Adenoid facies, also known as the long face syndrome, refers to the long, open-mouthed face of children with adenoid hypertrophy.
On this page:
Clinical presentation
The most common presenting symptoms are
- chronic mouth breathing
- snoring
The most dangerous feature is sleep apnea.
The characteristic facial appearance consists of:
- underdeveloped thin nostrils
- short upper lip
- prominent upper teeth
- crowded teeth
- narrow upper alveolus
- high-arched palate
- hypoplastic maxilla
Its diagnostic features are:
- Dennie's lines: horizontal creases under the lower eyelids (first described by the American physician Charlies Dennie)
- a nasal pleat: the horizontal crease just above the tip of the nose produced by the recurrent upward wiping of nasal secretions
- allergic shiners: bilateral shadows under the eyes produced by chronic venous congestion.
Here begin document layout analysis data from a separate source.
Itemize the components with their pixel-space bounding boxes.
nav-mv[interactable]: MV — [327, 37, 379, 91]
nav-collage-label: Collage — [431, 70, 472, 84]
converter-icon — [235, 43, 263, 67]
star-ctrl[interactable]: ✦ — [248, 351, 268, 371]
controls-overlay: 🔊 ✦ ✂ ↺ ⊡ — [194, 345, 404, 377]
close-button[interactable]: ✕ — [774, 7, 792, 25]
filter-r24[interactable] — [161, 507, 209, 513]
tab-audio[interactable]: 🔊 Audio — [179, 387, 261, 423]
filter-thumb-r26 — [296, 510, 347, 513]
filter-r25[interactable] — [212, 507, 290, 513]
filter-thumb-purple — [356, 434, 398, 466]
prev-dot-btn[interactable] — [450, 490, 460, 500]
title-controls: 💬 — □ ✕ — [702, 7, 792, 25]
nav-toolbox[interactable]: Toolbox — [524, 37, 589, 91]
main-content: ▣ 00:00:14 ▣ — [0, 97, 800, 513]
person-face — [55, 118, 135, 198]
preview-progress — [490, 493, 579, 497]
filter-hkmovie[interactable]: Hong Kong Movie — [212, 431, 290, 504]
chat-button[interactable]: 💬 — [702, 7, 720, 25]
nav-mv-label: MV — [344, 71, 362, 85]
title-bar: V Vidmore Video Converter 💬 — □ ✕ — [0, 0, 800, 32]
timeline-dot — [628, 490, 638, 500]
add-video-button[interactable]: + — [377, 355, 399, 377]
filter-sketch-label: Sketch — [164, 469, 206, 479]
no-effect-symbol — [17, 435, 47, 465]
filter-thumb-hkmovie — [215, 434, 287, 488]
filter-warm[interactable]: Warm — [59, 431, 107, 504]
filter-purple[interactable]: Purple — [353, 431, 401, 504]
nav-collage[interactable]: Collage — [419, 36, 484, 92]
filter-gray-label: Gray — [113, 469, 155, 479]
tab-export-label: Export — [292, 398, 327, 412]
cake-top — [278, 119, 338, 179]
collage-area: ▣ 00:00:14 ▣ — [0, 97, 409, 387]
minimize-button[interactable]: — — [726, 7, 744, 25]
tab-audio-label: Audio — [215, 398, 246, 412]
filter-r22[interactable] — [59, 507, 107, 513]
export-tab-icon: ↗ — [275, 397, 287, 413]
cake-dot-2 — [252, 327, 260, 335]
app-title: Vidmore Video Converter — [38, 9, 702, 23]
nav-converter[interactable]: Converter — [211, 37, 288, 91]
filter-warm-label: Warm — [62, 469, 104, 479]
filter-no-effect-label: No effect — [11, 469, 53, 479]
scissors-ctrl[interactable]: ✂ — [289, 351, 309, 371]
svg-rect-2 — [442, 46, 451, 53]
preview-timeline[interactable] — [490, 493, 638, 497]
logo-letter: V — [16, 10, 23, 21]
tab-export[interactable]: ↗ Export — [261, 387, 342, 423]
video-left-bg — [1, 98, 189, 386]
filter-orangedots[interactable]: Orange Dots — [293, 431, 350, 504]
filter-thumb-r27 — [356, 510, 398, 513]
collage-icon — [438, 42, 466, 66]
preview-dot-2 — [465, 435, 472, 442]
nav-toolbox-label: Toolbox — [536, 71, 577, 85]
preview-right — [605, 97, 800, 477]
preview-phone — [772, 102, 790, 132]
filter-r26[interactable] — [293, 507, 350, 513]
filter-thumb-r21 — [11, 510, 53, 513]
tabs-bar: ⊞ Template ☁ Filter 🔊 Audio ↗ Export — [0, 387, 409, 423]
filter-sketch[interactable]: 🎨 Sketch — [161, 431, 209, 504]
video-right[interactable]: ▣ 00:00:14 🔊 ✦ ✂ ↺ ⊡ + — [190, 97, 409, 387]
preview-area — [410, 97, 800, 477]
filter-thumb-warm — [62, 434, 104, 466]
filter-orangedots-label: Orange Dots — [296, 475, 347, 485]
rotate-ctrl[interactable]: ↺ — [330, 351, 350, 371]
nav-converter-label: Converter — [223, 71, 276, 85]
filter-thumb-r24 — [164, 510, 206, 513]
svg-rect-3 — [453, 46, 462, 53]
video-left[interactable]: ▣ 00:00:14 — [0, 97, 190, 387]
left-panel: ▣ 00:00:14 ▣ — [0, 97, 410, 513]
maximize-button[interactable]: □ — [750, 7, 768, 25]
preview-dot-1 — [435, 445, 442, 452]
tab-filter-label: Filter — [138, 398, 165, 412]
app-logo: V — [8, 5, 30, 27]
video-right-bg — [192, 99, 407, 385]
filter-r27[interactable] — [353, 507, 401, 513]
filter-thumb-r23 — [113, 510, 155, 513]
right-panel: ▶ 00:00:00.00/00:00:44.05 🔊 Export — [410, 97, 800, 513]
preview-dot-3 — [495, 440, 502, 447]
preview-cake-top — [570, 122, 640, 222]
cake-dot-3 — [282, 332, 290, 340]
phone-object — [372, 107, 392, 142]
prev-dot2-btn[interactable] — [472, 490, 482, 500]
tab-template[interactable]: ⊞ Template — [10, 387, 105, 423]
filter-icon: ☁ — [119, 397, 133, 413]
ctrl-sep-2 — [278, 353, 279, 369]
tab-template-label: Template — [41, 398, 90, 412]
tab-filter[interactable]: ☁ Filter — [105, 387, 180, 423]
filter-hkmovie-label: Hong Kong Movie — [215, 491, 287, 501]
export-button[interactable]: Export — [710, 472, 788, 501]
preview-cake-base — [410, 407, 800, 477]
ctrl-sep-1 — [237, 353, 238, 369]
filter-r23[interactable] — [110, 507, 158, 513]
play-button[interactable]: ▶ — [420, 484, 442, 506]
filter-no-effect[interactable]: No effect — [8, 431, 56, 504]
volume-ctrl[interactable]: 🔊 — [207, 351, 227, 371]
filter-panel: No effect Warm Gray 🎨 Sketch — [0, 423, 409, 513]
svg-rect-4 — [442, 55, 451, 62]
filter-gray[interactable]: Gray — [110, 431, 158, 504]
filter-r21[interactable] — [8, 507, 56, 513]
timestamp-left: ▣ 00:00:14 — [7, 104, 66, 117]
Adenoid facies can form part of Cowden syndrome.
Diagnosis
Enlarged adenoids are not easily identified on physical examination. A lateral radiograph of the nasopharynx may assess the size of adenoids and the size of the airway remaining. A radiation-free method is direct endoscopic visualization with a laryngoscope.
Pathology
The mouth is always open because upper airway congestion has made patients obligatory mouth breathers. Persistent mouth breathing due to nasal obstruction in childhood may be associated with the development of craniofacial anomalies such as the adenoid facies.
Adenoid facies is also typical of recurrent upper respiratory tract allergies.
Radiographic features
A lateral radiograph of the nasopharynx provides a simple and cost-effective method for assessing the size of adenoids and the amount of post-nasal airway space remaining.